U.S. Dollar – From time-to-time the FOMC startles investors with its own assessment of the way the world looks leading investors by the nose as it does. Typically, overly optimistic or overly pessimistic investors are forced to abandon their views and follow the Fed. The silence surrounding the Fed’s Tuesday statement spoke volumes with the market begging to disagree with the central bank’s outdated assessment of the health of the economy. The Fed has been singing from the same hymn book for so long that perhaps it deserves a chant from the market in the shape of rising 10-year yields – the ultimate arbiter of growth. The dollar was boosted in the aftermath of the Fed’s statement on account of a continued surge in note yields, which reached 3.50% for the first time in seven months. A small bout of risk-aversion on Wednesday earlier boosted the dollar index as wobbles emerged again in the Eurozone, but the turmoil appears to have subsided for now. Tame consumer prices for November coupled with a strong rebound in the Empire State manufacturing index have buoyed the dollar at 8:30am ET.
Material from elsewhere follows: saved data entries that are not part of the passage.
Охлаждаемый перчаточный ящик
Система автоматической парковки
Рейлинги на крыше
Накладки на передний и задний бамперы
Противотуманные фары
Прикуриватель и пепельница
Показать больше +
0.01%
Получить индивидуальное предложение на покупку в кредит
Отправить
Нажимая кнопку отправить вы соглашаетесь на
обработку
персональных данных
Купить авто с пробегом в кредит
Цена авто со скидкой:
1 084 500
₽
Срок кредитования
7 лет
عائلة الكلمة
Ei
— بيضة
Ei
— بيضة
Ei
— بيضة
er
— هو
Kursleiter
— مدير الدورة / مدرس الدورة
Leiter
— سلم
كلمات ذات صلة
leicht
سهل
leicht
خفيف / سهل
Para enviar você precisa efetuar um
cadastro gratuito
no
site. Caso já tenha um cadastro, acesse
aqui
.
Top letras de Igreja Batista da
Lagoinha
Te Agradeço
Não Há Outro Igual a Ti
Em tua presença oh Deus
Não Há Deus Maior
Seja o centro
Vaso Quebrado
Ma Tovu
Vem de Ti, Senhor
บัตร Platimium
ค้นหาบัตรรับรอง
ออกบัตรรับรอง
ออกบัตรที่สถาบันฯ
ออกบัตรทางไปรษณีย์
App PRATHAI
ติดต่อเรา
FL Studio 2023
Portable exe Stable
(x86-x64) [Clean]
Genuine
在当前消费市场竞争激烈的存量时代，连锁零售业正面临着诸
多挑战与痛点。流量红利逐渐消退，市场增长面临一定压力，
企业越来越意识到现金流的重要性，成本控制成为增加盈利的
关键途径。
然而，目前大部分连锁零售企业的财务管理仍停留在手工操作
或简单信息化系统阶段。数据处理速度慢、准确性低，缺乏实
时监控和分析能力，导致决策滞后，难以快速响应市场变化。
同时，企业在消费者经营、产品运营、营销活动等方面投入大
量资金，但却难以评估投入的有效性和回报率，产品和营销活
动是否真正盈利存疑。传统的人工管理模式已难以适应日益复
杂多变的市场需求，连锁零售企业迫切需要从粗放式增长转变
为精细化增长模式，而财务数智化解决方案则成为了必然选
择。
Aussie dollar – The Aussie spent 13 hours trading above par with the dollar on Tuesday only to fall from grace after risk appetite was tempered overnight. The unit had little to trade off in the Asian time zone except a report showing new motor vehicle sales rose 0.2% in the month of November. A minor rise in the Westpac consumer confidence index failed to keep up demand for the Aussie, which eased on more chatter over Chinese monetary ambitions for 2011. The Aussie reached a low point earlier at 98.91 U.S. cents before rebounding to 99.54 cents.
Canadian dollar – The Canadian dollar fell to 98.86 U.S. cents while risk-off trading was in force earlier and before the unit flexed to reach 99.33 cents when the greenback’s guard was down. The Canadian remains insulated against a strengthening economy to its south and is buoyed by flows into North America.
British pound – The pound continues to trade in time-honored style and has reversed course sharply after reaching new peaks. Only yesterday the currency bought more than $1.5900 while in today’s session the slide is highly notable with the pound now down close to $1.5625. Jobless claims fell only marginally less than expected at 1,200 last month and the claimant count remained at 4.5%. The ILO standard measure rose two-tenths to 7.9% remaining well below that of several European neighbors. More optimism from trade body CBI showed retail sales grew faster than most had projected with its index up from 43 to 56 and despite a predicted dip to 38. The pound is half a penny cheaper per euro at 85.37 pence.
Japanese yen – Another volatile session for the yen as it weakened to ¥84.10 before reversing to ¥83.60. The Japanese unit was unfazed by a broadly in-line fourth-quarter reading for the Tankan survey, which showed manufacturers struggling to benefit from rising overseas demand in light of an appreciation in the yen.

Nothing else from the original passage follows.